Я не хочу умалять значимость чрезвычайного впечатления, которое произвела на меня эта метаморфоза, преувеличивая ее радикальность. Лицо сидящего передо мной человека в действительности лишь чуть больше покраснело — больше ровно настолько, что краснота, характерная для него и ранее, после такого усиления стала казаться симптомом, который уже нельзя одолеть: показателем значительно продвинувшегося подкожного ухудшения, началом разрушительной работы какой-то еще неотчетливой болезни или старости. Слезные мешки под его глазами, прежде для моего взгляда вообще незаметные, теперь синеватыми карманами лежали на дряблых щеках. Но самое душераздирающее зрелище представляли глаза, которые, прежде чем их коснулось дыхание того демона, еще матово поблескивали, теперь же только подслеповато, сквозь стискивающие их красные полукружия век, вперялись в пространство. Глаза выражали не столько отчаяние, сколько то, что они лишены всякого подлинного выражения: они продолжали жить как физиологические органы — к этому и сводилось их содержание. Глаза, которые видят только огрубленную картину ближайшей действительности, но не могут ни истолковать ее, ни — сдержанно сверкнув — приветить или вступить с ней в борьбу… «В самом деле, уже слишком поздно, — подумал я. — Наше износившееся за пятьдесят лет „я“ достигло границы, где оно неизбежно забудет себя и, оступившись, соскользнет туда, откуда пришло — где снова начнется та самая вечность, что предшествовала рождению: теперь как вечность после смерти. Но я не должен объяснять это все Ларсу. Ведь именно его лицо объяснило мне это».
Могильщик поднялся — очевидно, намереваясь уйти. И направился прямиком к двери. Но все-таки обернулся еще раз, чтобы поделиться со мной частью какого-то знания.
— Думаю, я больше не женюсь, — сказал он. — Молодые парни… у них еще нет привычки жить в браке… хотя они на это способны.
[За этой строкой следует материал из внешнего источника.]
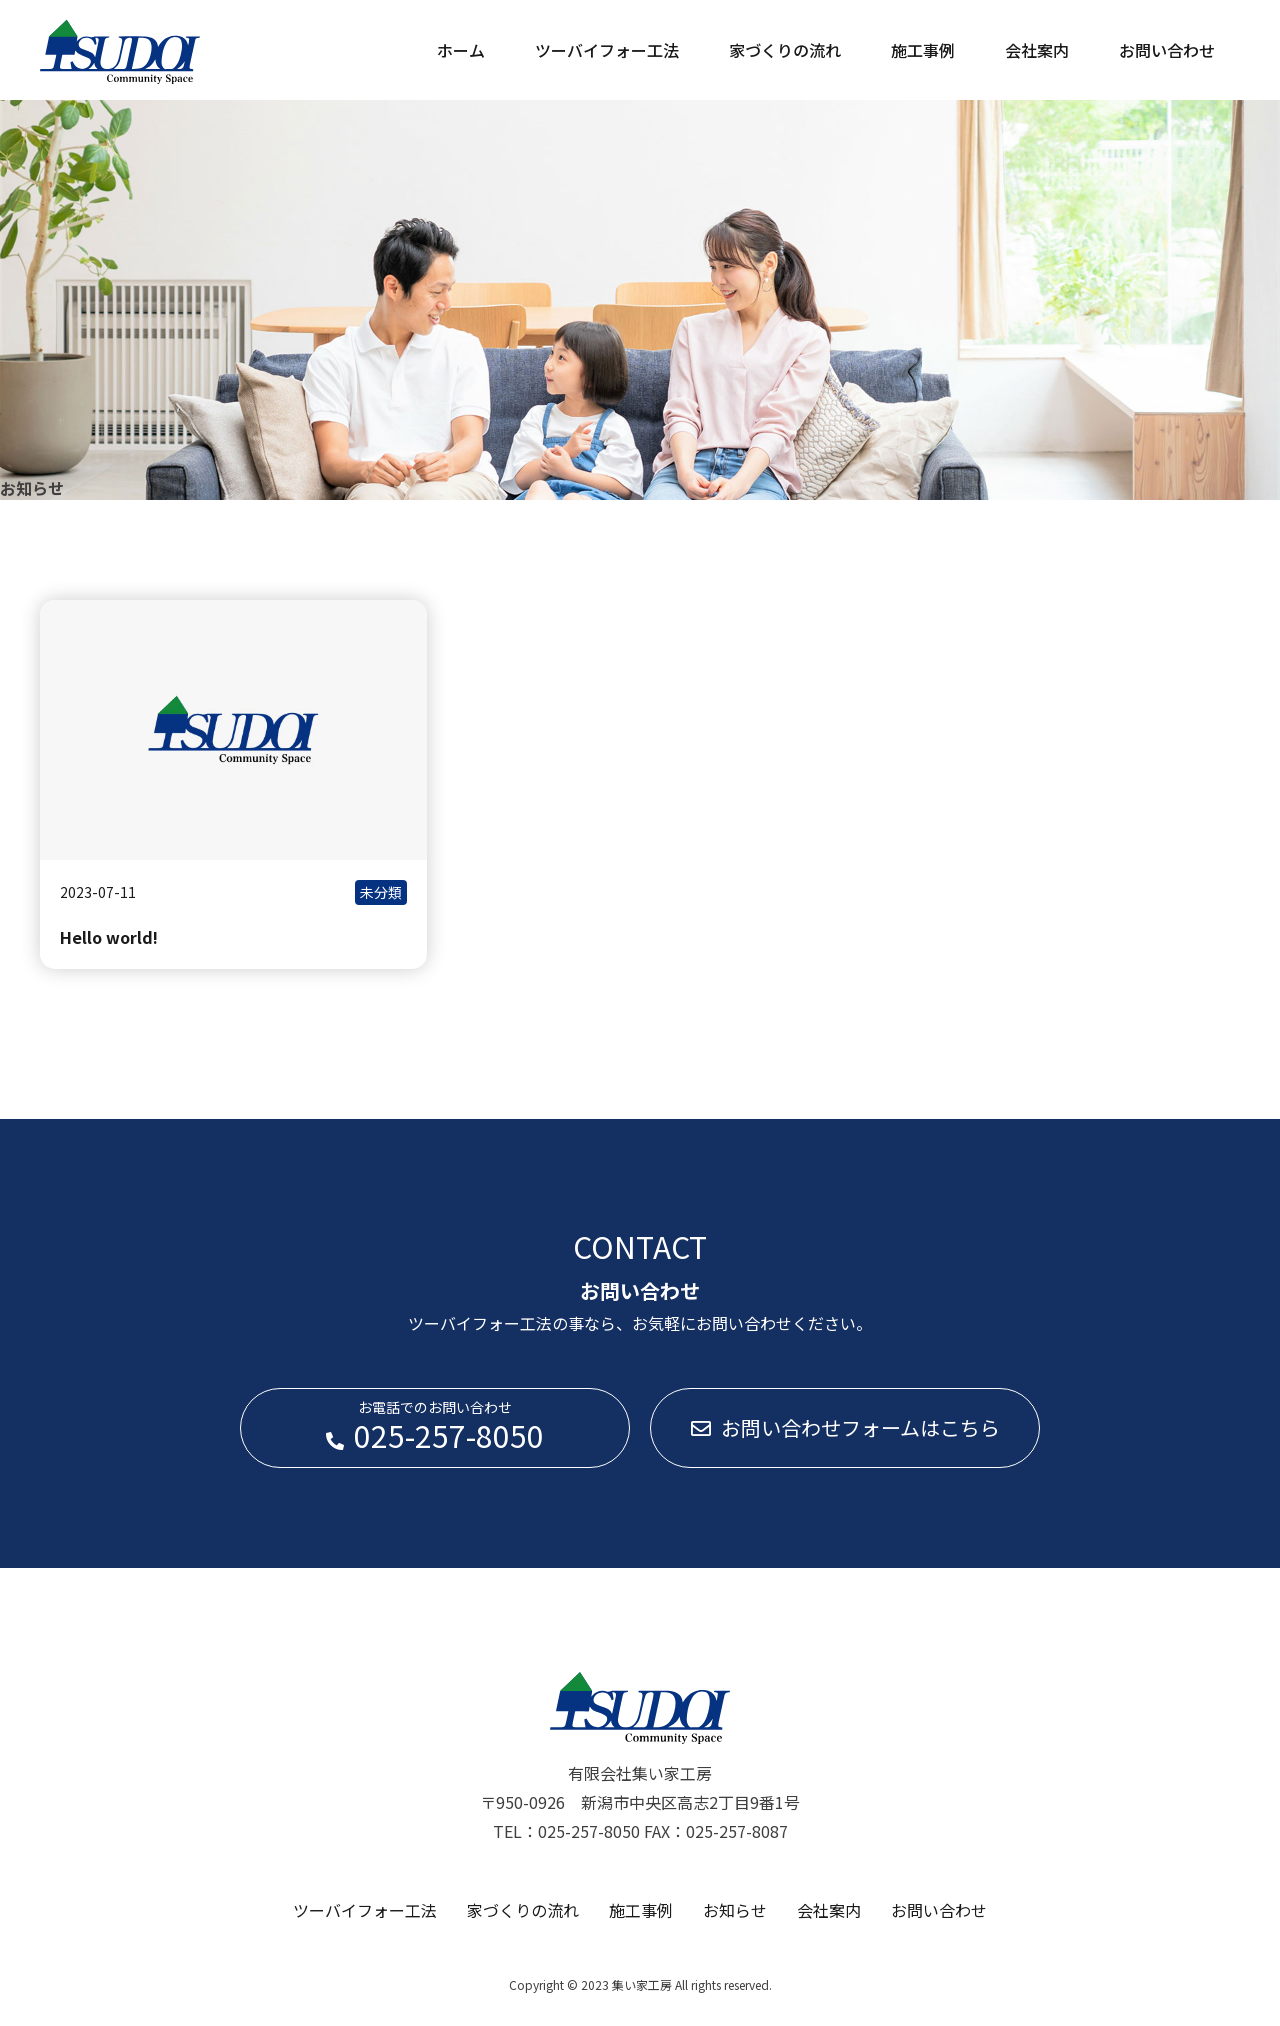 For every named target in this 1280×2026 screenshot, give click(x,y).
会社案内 (1037, 50)
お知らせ (735, 1910)
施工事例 (923, 50)
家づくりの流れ (785, 50)
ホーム (461, 50)
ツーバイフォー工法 (607, 50)
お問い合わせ (1167, 50) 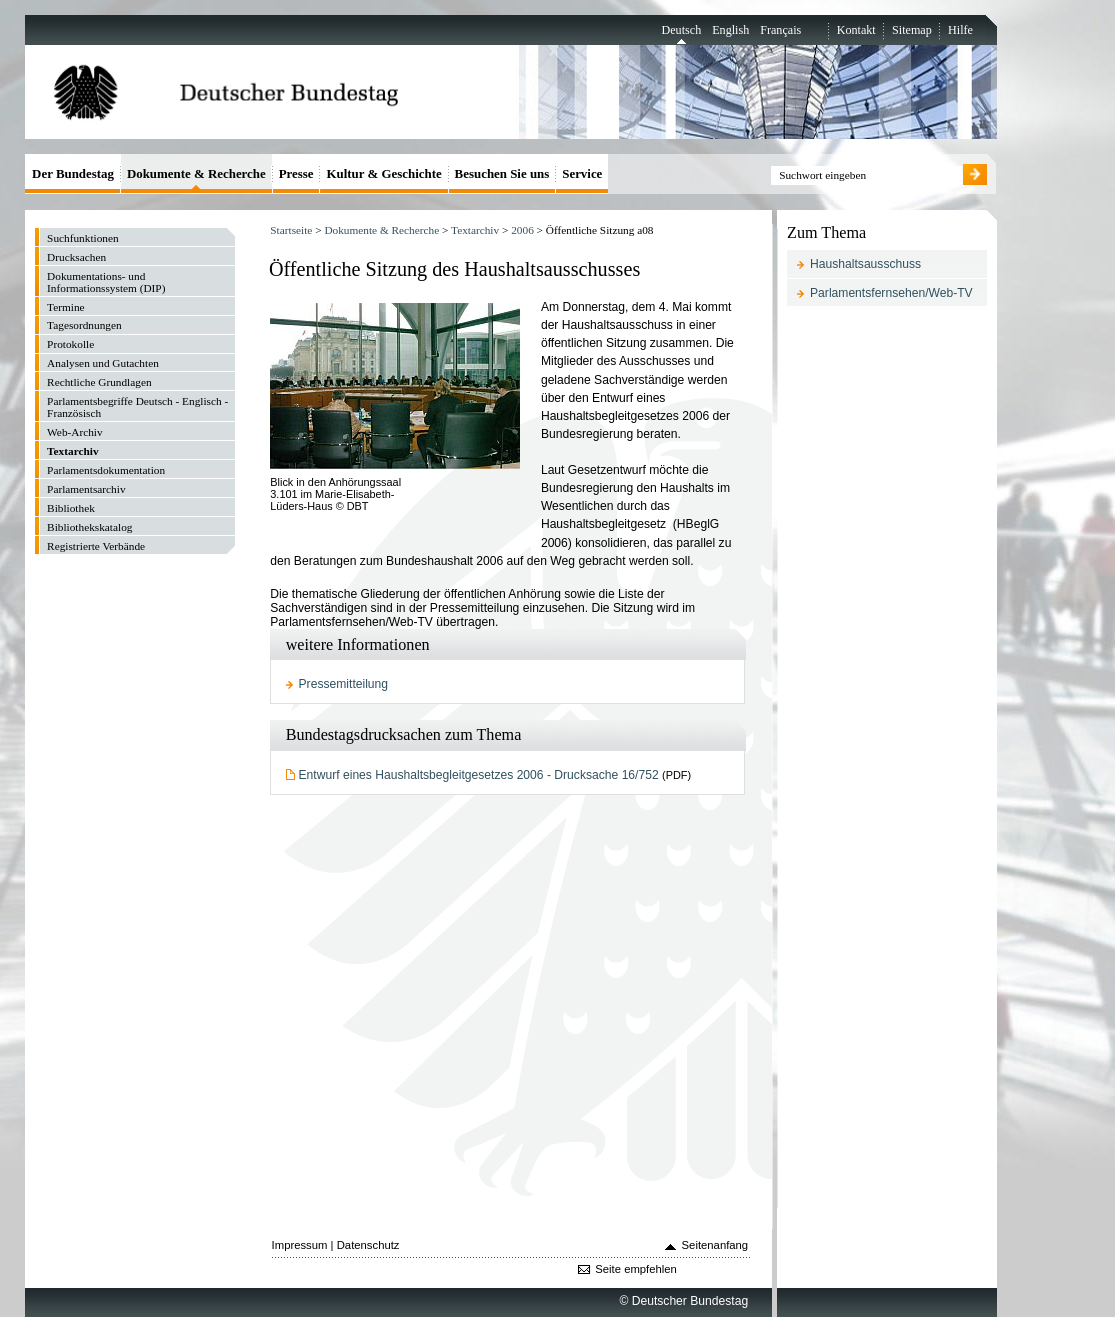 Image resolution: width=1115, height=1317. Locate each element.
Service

Они умеют довольствоваться собой — лучше, чем нам бы хотелось. — Я это очень хорошо знаю. — Одни парни робкие, другие дерзкие… но они всегда думают только о себе. Они сами для себя лучшая компания. — А вот старому человеку надо бы от такой привычки отвыкать. — Такой человек — средних лет, как принято говорить, — не должен в страхе отшатываться от необходимости… вести себя по-умному.
Он не сомневался, что я его понял; вероятно, так оно и было, потому что я не очень удивился, услышав, чем он закончил свою речь:
— Боюсь… что я зачинал пушечное мясо{437}. — Да, у меня статные сыновья; но тем охотнее порох их всех сожрет.
Теперь я сказал:
— Если не обидитесь, я бы с радостью дал вам еще бутылочку, на дорогу.
— Хм… очень любезно с вашей стороны. Такой необходимости нет… но вы в самом деле очень любезны. Если, конечно, вас это не затруднит…
Я вышел, чтобы принести обещанное. — Могильщик взял бутылку; и в ту минуту, когда он держал ее в руках — это были грубые, изработавшиеся руки, которые показались мне какими-то орудиями, а не частью человека (я испытываю чуть ли не болезненную склонность к выразительным рукам и отвращение — к рукам полезным и только), — я спросил:
— Как вы назовете малыша?
— Это… это я хотел предоставить вам — думал, что эту часть человека, его имя{438}… создадите вы.
Я неожиданно, невольно, широко улыбнулся.
— Вы все еще ждете этого от меня? — спросил я быстро, чтобы, насколько возможно, скрыть от него выражение моих губ.
— Собственно — — вам это наверняка было бы нетрудно, — сказал он.
— Послушайте… — заговорил я. — Моего дедушку звали Роберт. Я тоже ношу это имя, как третье. Густав Аниас Роберт. Правда, от третьего имени я совсем отвык — я им никогда не пользовался{439}. Никто меня так не называл. Но оно проставлено в моем свидетельстве о рождении… Если вы не станете возражать против такого имени — я бы присовокупил к нему подарок. Я поведу себя не хуже, чем любой другой свидетель крещения.